### Problem details
Within the data, how many lines hold the word "είναι"? Answer with nothing but the number.
-=-=-=-=-
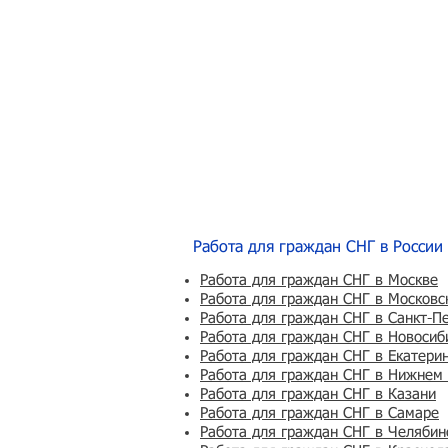
Работа для граждан СНГ в России
Работа для граждан СНГ в Москве
Работа для граждан СНГ в Московс
Работа для граждан СНГ в Санкт-П
Работа для граждан СНГ в Новосиб
Работа для граждан СНГ в Екатери
Работа для граждан СНГ в Нижнем
Работа для граждан СНГ в Казани
Работа для граждан СНГ в Самаре
Работа для граждан СНГ в Челябин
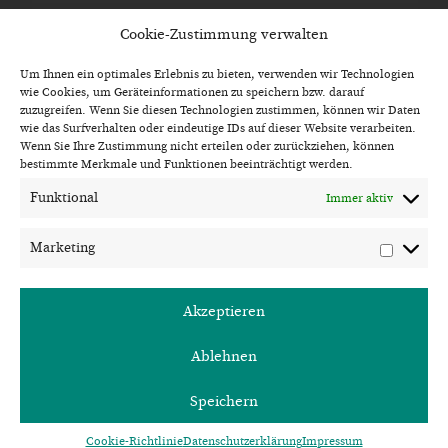
POST AN UNS
Cookie-Zustimmung verwalten
schreinereikolb.thurnau
@t-online.de
Um Ihnen ein optimales Erlebnis zu bieten, verwenden wir Technologien
wie Cookies, um Geräteinformationen zu speichern bzw. darauf
zuzugreifen. Wenn Sie diesen Technologien zustimmen, können wir Daten
wie das Surfverhalten oder eindeutige IDs auf dieser Website verarbeiten.
Wenn Sie Ihre Zustimmung nicht erteilen oder zurückziehen, können
bestimmte Merkmale und Funktionen beeinträchtigt werden.
Funktional
Immer aktiv
ÖFFNUNGSZEITEN
Marketing
Mo – Do 08.00 – 17.00 Uhr
Fr 08.00 – 12.00 Uhr und nach Vereinbarung
Akzeptieren
Ablehnen
FACEBOOK
Speichern
IMPRESSUM
DATENSCHUTZ
Cookie-Richtlinie
Datenschutzerklärung
Impressum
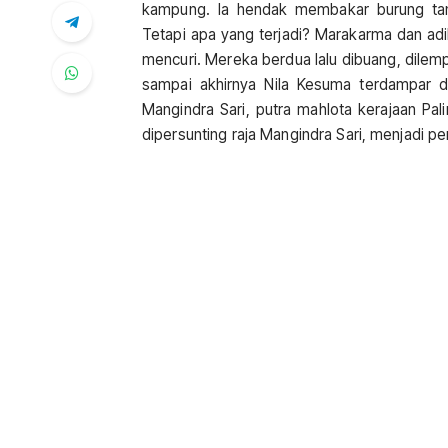
kampung. Ia hendak membakar burung tan
Tetapi apa yang terjadi? Marakarma dan ad
mencuri. Mereka berdua lalu dibuang, dilem
sampai akhirnya Nila Kesuma terdampar d
Mangindra Sari, putra mahlota kerajaan Pa
dipersunting raja Mangindra Sari, menjadi p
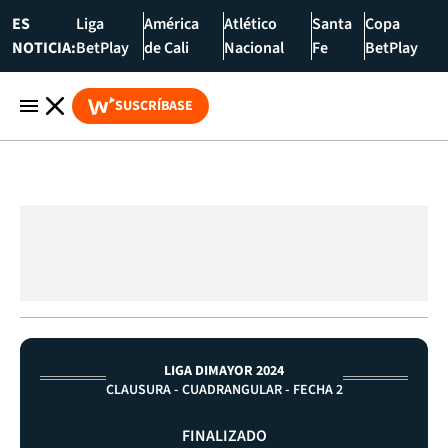
ES
Liga
América
Atlético
Santa
Copa
NOTICIA:
BetPlay
de Cali
Nacional
Fe
BetPlay
SUSCRÍBASE
LIGA DIMAYOR 2024
CLAUSURA - CUADRANGULAR - FECHA 2
FINALIZADO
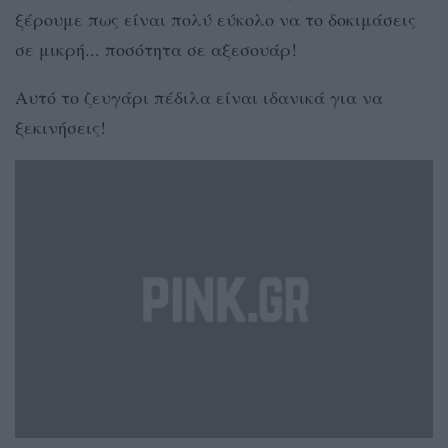
ξέρουμε πως είναι πολύ εύκολο να το δοκιμάσεις
σε μικρή... ποσότητα σε αξεσουάρ!
Αυτό το ζευγάρι πέδιλα είναι ιδανικά για να
ξεκινήσεις!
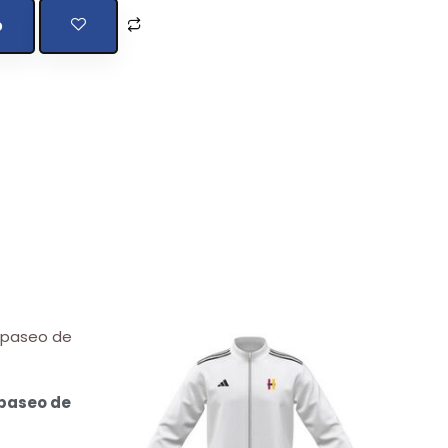
o
 paseo de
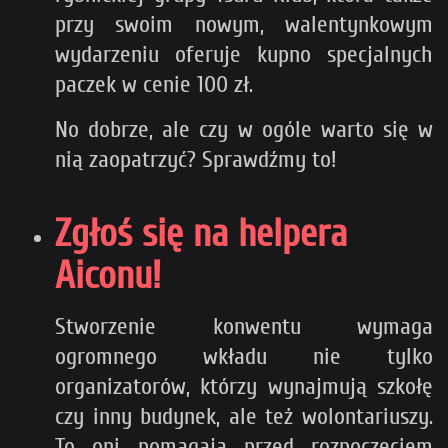
przy swoim nowym, walentynkowym
wydarzeniu oferuje kupno specjalnych
paczek w cenie 100 zł.
No dobrze, ale czy w ogóle warto się w
nią zaopatrzyć? Sprawdźmy to!
Zgłoś się na helpera
Aiconu!
Stworzenie konwentu wymaga
ogromnego wkładu nie tylko
organizatorów, którzy wynajmują szkołę
czy inny budynek, ale też wolontariuszy.
To oni pomagają przed rozpoczęciem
-=-=-=-=-
### Exercise solution
2